A Controlled Study of Double DQN and Dueling DQN Under Cross-Environment Transfer
AI 摘要
研究了DDQN和Dueling DQN在跨环境迁移学习中的表现差异,发现DDQN更稳定。
主要贡献
- 对比了DDQN和Dueling DQN在跨环境迁移学习中的表现
- 发现DDQN在迁移学习中表现更稳定,避免负迁移
- 揭示了架构归纳偏置与跨环境迁移鲁棒性的关联
方法论
使用CartPole作为源任务,LunarLander作为目标任务,固定层级迁移,对比DDQN和Dueling DQN的迁移效果。
原文摘要
Transfer learning in deep reinforcement learning is often motivated by improved stability and reduced training cost, but it can also fail under substantial domain shift. This paper presents a controlled empirical study examining how architectural differences between Double Deep Q-Networks (DDQN) and Dueling DQN influence transfer behavior across environments. Using CartPole as a source task and LunarLander as a structurally distinct target task, we evaluate a fixed layer-wise representation transfer protocol under identical hyperparameters and training conditions, with baseline agents trained from scratch used to contextualize transfer effects. Empirical results show that DDQN consistently avoids negative transfer under the examined setup and maintains learning dynamics comparable to baseline performance in the target environment.
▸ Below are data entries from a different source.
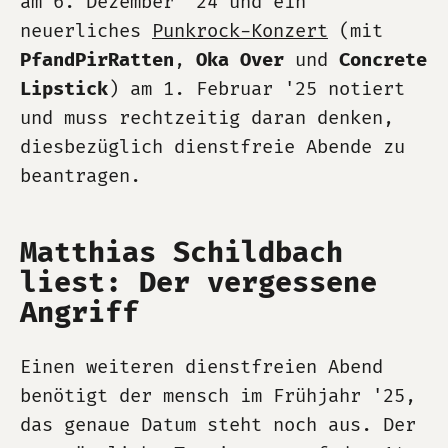
am 6. Dezember '24 und ein
neuerliches
Punkrock-Konzert
(mit
PfandPirRatten
,
Oka Over
und
Concrete
Lipstick
) am 1. Februar '25 notiert
und muss rechtzeitig daran denken,
diesbezüglich dienstfreie Abende zu
beantragen.
Matthias Schildbach
liest: Der vergessene
Angriff
Einen weiteren dienstfreien Abend
benötigt der mensch im Frühjahr '25,
das genaue Datum steht noch aus. Der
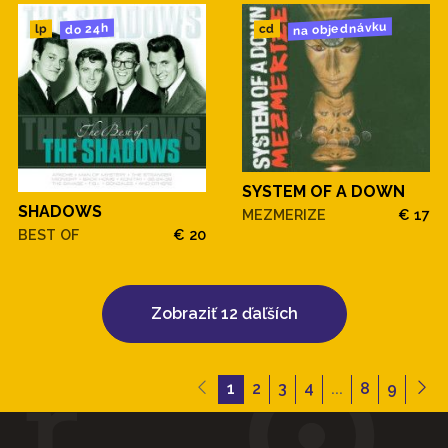
na objednávku
do 24h
cd
lp
SYSTEM OF A DOWN
SHADOWS
MEZMERIZE
€ 17
BEST OF
€ 20
Zobraziť 12 ďaľších
1
2
3
4
...
8
9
In contrast, Dueling DQN consistently exhibits negative transfer under identical conditions, characterized by degraded rewards and unstable optimization behavior. Statistical analysis across multiple random seeds confirms a significant performance gap under transfer. These findings suggest that architectural inductive bias is strongly associated with robustness to cross-environment transfer in value-based deep reinforcement learning under the examined transfer protocol.